━━ LISTED RECORDS ━━

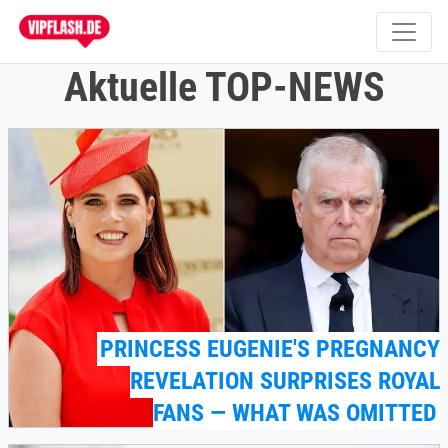
Aktuelle TOP-NEWS
PRINCESS EUGENIE'S PREGNANCY
REVELATION SURPRISES ROYAL
FANS — WHAT WAS OMITTED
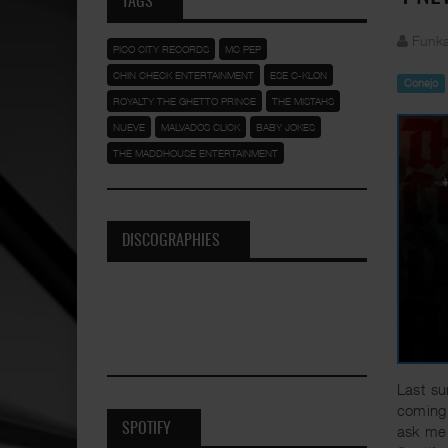
TAGS
Funka
PICO CITY RECORDS
MC PEP
CHIN CHECK ENTERTAINMENT
ESE C-KLON
Conejo
ROYALTY THE GHETTO PRINCE
THE MISTAHS
NUEVE
MALVADOS CLICK
BABY JOKES
THE MADDHOUSE ENTERTAINMENT
DISCOGRAPHIES
Last su
coming 
SPOTIFY
ask me 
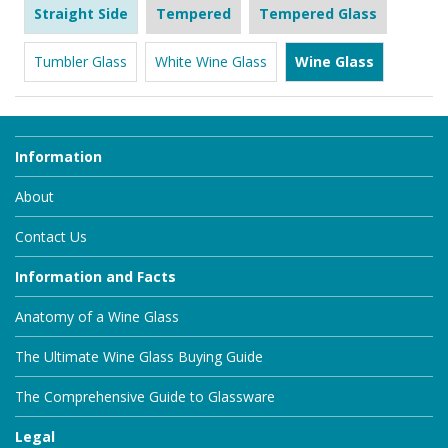
Straight Side
Tempered
Tempered Glass
Tumbler Glass
White Wine Glass
Wine Glass
Information
About
Contact Us
Information and Facts
Anatomy of a Wine Glass
The Ultimate Wine Glass Buying Guide
The Comprehensive Guide to Glassware
Legal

━━━

The records above need to be reproduced exactly, with all images omitted.

Aktuelle TOP-NEWS
PRINCESS EUGENIE'S PREGNANCY
REVELATION SURPRISES ROYAL
FANS — WHAT WAS OMITTED
TAGS
Funka
PICO CITY RECORDS
MC PEP
CHIN CHECK ENTERTAINMENT
ESE C-KLON
Conejo
ROYALTY THE GHETTO PRINCE
THE MISTAHS
NUEVE
MALVADOS CLICK
BABY JOKES
THE MADDHOUSE ENTERTAINMENT
DISCOGRAPHIES
Last su
coming 
SPOTIFY
ask me 
Straight Side
Tempered
Tempered Glass
Tumbler Glass
White Wine Glass
Wine Glass
Information
About
Contact Us
Information and Facts
Anatomy of a Wine Glass
The Ultimate Wine Glass Buying Guide
The Comprehensive Guide to Glassware
Legal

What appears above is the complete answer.